Itu karena kebiri merupakan tindakan nyata berupa pengekspresian amarah dan kesumat publik, utamanya korban dan keluarganya, terhadap pelaku. Tetapi, lain perkara kalau kebiri dilakukan dengan ekspektasi bahwa pelaku akan sertamerta menghentikan aksi kejamnya. Bayangkan pelaku berasal-muasal dari status sebagai korban yang juga pernah mengalami penganiayaan seksual semasa kecil. Di dalam dirinya berkecamuk gumpalan perasaan, mulai dari murka, hina, dan tak berdaya. Terposisikan sebagai sosok inferior, si korban—sadar maupun tidak—tumbuh dengan obsesi yang menggelayut di benaknya untuk menggeser dirinya ke kedudukan superior.

Cara kompensatoris yang pelaku ambil ternyata sama bejatnya: ia empaskan anak-anak lain ke posisi sebagaimana yang pernah ia alami. Itu berarti, tatkala perkosaan maupun ragam kekerasan seksual lain pelaku demonstrasikan terhadap para korbannya, sensasi seksual— setidaknya—bukan motif utama. Penganiayaan seksual, pada saat yang sama, juga muntahan berbagai muatan perasaan negatif tadi. Dengan kata lain, perilaku semisal semburit memang bersifat seksual, namun motif di balik kelakuan tersebut bukan seksual. Begitulah gambaran mysoped, salah satu tipe pelaku kekerasan seksual terhadap anak yang dirumuskan oleh Sharon Araji (2000).

Kompleksitas seperti itulah yang, menurut saya, tidak bisa dijangkau lewat hukuman kebiri. Pengebirian kimiawi, yakni menyuntikkan zat tertentu ke dalam tubuh pelaku agar hormon seksualnya rusak, bisa menghilangkan dorongan seksualnya. Pelaku pun, katakanlah, tidak lagi memiliki minat untuk melakukan kontak seksual dengan siapa pun, tak terkecuali dengan anak-anak.

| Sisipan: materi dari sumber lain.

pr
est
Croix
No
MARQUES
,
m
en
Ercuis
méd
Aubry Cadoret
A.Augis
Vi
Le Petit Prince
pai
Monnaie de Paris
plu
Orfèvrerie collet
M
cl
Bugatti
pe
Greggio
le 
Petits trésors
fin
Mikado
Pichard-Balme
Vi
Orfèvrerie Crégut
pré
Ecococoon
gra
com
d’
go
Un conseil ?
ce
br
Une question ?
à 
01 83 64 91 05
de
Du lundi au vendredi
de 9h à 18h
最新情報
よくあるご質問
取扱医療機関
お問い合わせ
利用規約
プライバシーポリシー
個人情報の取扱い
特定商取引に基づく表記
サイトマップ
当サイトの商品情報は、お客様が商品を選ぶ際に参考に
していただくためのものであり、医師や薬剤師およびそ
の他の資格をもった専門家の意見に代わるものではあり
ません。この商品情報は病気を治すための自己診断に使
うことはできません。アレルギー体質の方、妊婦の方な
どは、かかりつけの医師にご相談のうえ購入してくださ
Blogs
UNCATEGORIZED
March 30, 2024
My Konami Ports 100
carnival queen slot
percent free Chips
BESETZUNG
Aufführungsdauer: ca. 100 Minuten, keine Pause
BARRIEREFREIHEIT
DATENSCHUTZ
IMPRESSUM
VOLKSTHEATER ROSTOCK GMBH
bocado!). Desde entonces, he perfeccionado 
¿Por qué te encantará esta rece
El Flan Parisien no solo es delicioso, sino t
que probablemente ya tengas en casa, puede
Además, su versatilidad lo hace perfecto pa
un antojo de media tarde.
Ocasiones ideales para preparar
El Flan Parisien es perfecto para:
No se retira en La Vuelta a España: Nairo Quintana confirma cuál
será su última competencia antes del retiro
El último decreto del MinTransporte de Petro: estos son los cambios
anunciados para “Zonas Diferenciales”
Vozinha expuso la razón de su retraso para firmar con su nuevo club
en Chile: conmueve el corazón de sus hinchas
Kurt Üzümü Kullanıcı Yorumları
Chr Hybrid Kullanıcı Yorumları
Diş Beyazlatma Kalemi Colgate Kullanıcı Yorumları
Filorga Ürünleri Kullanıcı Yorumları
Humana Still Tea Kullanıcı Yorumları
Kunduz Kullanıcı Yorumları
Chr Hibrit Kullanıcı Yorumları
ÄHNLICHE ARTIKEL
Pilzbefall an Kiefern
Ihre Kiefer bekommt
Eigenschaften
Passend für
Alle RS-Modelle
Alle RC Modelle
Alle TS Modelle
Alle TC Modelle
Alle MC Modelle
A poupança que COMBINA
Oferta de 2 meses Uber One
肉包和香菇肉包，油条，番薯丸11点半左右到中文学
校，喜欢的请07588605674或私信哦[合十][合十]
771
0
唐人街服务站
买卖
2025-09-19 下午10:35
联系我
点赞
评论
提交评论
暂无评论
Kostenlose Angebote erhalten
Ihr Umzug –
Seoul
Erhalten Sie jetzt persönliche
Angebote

Namun, ketika hasrat seksual mati, tidak berarti bahwa segala perasaan negatif tadi juga sertamerta padam. Justru sebaliknya; pengebirian dapat menimbulkan ekses berupa efek brutalisasi (brutalization effect). Api dalam jiwa pelaku kian berkobar-kobar. Pengebirian laksana deja vu—pelaku merasa dibanting ke posisi inferior kembali. Dengan begitu, alih-alih berpembawaan lebih tenang dan terkendali, pelaku yang sudah dikebiri malah berpotensi menjadi penjahat yang jauh lebih brutal lagi. Selepas raganya meninggalkan gerbang penjara, ia akan mencari cara-cara baru guna membuncahkan afeksi-afeksi negatifnya yang kini hidup lebih buas.

Pengebirian, dengan demikian, tidak hanya gagal mengantisipasi potensi kebahayaan pelaku yang berlipat ganda, tetapi justru menstimulasi kemungkinan pelaku mengembangkan aksi-aksi kejahatan dalam variasi lain. Bukan hanya anak-anak yang menjadi incaran serangan agresif pelaku, siapa pun kemudian berpeluang mengalami viktimisasi. Atas dasar itulah, seandainya— sekali lagi—hukuman mati tetap tidak mungkin dikenakan terhadap para pelaku kekerasan seksual terhadap anak, patut dipertimbangkan untuk memberikan rajah khusus pada bagian tubuh pelaku yang terbuka.

Juga patut diberikan kode khusus pada kartu kependudukan pelaku. Langkah-langkah tersebut memang tidak lantas membuat pelaku berubah watak. Tetapi, inisiatif sedemikian rupa akan membatasi ruang gerak pelaku, sekaligus mempermudah masyarakat untuk mengidentifikasi titisan iblis yang bergentayangan di sekitar mereka.